A 900-year-old Viking sword is coming home to Yorkshire after being kept behind closed doors for more than 50 years.

The Cawood Sword, found in the River Ouse at Cawood, near York, is only the fifth sword of its type to be found and by far the best preserved.

It remains nearly fully intact with little rust and has many of its original features clearly visible, including a mysterious inscription that has never been solved.

After 50 years in private hands the sword has now been acquired by the Yorkshire Museum, in York, where it will go on show for the first time in its home county this week.

Andrew Morrison, curator of archaeology at the museum, said: "This is an outstanding sword, one of the best preserved Viking swords ever found. It's in amazing condition and it is hard to believe it is nearly 1,000 years old.

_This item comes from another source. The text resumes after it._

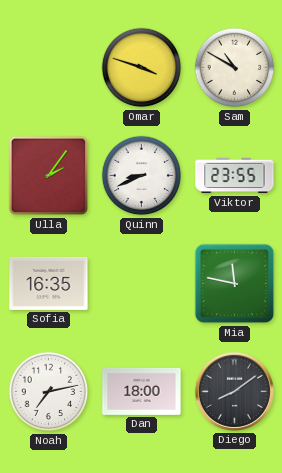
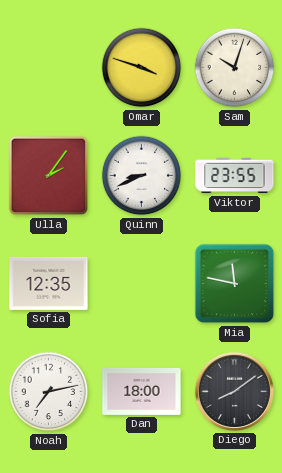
Sam: 10:50 -> 10:03
Sofia: 16:35 -> 12:35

"The combination of its age, condition and the mysterious inscription make it a really important acquisition for the museum, especially as it was originally found close by.

"We are thrilled that it is coming back to Yorkshire where it belongs."

The sword was found in the late 19th century in the river, but the exact date and circumstances of its find remain a mystery.

Andrew said: "We are really keen to get the people of Cawood involved in finding out more about this sword.

"The Cawood Castle Garth Group has already been extremely helpful and we look forward to working with them to try and find out as much as we can about it."

Because the sword has been in the hands of private collectors for more than 50 years, Andrew is also keen to apply modern science, such as X-rays, to it to see that will reveal anything new.

The sword will be on display for two weeks from tomorrow until January 7 before it is removed for conservation and research reasons.

However, it will be going back on show in time for the Jorvik Viking Festival in February 2008.

The Cawood Sword can be dated to 1100. It is unclear how the sword ended up in the River Ouse, but it was found close to Cawood Castle which was the summer palace for the Archbishop of York who may have also owned the sword at some point.

The site was, at an earlier time, a Viking Lord's manor house.